O intuito de parecer uma pessoa neutra, flexível e que agrada a todos vai contra a construção de um bom relacionamento. Pense bem: você gostaria de se relacionar com alguém que não se coloca, que não se expressa e que sempre concorda com tudo? Pode até parecer atraente no início. No entanto, aos poucos vai perdendo a graça. A gente gosta de pessoas com atitudes, opiniões, seguras de si, que têm vida própria, certo? Pois bem, achar que o outro é demais para nós vai contra tudo isso. Tenha a certeza de que se realmente há amor, há espaço suficiente para que você seja exatamente quem é e o ame do jeito que ele é.

Esqueça as comparações!

Eis uma verdade absoluta: ninguém é melhor do que ninguém. Pensar que alguém é demais para nós reflete a nossa mania descabida de comparação e de depreciação de quem somos. Sim, porque afirmar que o outro é demais, é dizer que não somos boas o suficiente. E essa é a maior mentira na qual podemos acreditar. Entenda: somos todos seres incomparáveis! Não existe ninguém nesse mundo melhor ou pior do que ninguém.
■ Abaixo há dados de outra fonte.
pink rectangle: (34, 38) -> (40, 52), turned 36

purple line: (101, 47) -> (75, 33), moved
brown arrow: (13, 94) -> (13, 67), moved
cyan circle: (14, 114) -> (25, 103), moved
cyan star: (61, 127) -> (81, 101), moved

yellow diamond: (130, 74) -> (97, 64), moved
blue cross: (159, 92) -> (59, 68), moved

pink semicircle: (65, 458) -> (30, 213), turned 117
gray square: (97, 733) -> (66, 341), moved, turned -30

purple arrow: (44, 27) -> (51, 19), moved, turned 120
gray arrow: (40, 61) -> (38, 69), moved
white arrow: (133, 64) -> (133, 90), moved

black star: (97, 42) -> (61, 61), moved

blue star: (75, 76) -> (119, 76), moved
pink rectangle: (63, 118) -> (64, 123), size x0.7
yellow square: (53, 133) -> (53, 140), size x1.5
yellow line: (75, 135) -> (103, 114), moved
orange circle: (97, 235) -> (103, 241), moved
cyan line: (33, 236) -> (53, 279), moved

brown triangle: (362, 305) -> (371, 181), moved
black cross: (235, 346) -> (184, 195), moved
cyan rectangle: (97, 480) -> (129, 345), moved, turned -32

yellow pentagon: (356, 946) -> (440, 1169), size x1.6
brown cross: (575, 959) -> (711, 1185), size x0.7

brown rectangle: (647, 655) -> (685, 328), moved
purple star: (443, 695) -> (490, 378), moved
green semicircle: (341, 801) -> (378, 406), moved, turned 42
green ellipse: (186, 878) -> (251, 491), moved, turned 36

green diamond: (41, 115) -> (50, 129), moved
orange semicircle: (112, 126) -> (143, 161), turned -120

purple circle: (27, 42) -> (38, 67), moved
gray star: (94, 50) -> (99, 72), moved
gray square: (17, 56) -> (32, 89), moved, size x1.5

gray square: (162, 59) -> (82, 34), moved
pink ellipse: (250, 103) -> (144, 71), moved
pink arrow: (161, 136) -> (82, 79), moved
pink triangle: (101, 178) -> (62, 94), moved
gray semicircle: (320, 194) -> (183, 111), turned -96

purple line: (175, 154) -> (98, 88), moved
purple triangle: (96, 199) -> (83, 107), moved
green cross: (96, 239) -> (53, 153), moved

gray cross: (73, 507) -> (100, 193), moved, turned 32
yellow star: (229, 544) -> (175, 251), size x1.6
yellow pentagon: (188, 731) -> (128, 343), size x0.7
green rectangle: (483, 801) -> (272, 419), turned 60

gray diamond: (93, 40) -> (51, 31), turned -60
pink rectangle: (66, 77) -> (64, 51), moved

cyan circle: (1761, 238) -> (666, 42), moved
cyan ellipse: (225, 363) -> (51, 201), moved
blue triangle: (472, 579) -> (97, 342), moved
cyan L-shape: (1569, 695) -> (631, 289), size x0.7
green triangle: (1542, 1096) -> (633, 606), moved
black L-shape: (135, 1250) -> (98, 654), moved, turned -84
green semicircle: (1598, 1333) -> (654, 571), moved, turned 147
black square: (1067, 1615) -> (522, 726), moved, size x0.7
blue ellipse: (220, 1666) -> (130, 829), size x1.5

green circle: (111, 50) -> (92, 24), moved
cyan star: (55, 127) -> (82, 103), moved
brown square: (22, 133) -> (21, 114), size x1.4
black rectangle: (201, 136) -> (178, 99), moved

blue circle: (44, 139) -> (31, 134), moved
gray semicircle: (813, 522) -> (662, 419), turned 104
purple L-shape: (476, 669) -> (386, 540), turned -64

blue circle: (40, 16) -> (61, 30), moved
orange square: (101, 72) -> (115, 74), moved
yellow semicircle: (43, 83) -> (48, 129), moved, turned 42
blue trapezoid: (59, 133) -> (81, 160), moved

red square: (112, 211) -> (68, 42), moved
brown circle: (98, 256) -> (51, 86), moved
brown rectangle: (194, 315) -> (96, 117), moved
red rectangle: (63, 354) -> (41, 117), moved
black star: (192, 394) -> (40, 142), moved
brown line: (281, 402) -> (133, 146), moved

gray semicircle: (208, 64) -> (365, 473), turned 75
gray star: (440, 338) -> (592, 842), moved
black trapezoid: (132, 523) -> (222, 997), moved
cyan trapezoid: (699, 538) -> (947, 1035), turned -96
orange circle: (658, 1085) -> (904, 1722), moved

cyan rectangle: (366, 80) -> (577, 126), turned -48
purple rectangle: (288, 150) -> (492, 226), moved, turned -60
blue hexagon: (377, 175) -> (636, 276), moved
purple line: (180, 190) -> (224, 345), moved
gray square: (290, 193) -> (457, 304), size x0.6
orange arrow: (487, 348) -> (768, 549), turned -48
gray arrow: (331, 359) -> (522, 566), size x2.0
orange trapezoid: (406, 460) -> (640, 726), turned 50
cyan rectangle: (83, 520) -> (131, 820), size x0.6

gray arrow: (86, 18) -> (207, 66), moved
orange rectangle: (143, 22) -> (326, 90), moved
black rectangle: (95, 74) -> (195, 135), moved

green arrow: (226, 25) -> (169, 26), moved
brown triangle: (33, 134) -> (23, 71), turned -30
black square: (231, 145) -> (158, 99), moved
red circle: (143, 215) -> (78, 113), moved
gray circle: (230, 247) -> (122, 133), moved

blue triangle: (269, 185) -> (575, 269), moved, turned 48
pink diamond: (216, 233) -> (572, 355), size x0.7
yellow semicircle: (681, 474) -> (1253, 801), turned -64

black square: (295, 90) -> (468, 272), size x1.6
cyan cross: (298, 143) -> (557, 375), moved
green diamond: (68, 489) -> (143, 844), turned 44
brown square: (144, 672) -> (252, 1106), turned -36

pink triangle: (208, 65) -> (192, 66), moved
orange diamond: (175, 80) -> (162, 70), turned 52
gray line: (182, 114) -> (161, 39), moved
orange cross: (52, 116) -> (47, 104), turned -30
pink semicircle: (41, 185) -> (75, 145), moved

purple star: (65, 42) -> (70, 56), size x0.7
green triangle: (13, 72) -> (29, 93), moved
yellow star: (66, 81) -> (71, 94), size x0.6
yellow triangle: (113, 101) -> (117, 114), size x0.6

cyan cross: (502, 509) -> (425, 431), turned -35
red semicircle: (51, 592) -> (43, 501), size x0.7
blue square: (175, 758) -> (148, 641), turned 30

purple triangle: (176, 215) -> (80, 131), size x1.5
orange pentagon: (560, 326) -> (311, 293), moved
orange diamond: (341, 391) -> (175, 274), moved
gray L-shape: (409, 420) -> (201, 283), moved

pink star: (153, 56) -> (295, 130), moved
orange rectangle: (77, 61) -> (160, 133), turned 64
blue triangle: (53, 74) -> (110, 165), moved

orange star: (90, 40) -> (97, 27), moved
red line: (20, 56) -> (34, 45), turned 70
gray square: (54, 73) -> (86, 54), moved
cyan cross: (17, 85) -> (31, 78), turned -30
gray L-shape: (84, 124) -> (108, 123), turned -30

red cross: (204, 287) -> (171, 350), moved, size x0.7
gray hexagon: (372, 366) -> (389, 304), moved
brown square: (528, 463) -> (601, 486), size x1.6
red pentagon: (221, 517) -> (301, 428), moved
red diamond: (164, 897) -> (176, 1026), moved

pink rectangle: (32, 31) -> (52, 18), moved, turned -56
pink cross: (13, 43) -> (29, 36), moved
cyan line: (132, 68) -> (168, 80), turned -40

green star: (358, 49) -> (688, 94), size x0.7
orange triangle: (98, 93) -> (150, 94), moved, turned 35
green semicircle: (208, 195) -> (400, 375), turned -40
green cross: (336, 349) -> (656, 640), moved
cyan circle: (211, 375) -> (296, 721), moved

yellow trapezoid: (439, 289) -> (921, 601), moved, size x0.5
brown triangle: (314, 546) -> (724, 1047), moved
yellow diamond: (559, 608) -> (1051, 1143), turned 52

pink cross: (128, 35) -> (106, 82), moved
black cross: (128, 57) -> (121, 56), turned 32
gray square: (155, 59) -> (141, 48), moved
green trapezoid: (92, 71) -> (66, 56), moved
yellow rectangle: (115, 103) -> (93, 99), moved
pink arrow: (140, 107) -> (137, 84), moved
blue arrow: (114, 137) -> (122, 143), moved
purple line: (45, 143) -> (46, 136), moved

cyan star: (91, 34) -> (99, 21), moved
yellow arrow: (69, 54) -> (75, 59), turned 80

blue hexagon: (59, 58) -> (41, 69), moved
Existe alguém que esteja em sintonia com o seu momento, com os seus objetivos, com os seus sonhos, que vai te apoiar, complementar a sua vida. E, se ele apareceu, é porque você merece, sim! Não tenha medo. Não se boicote. Não jogue contra você mesma. Seja sempre quem você é, aconteça o que acontecer. Só assim você será capaz de construir e viver relacionamentos baseados em verdade, honestidade e sinceridade. Se não for dessa forma, nem vale a pena.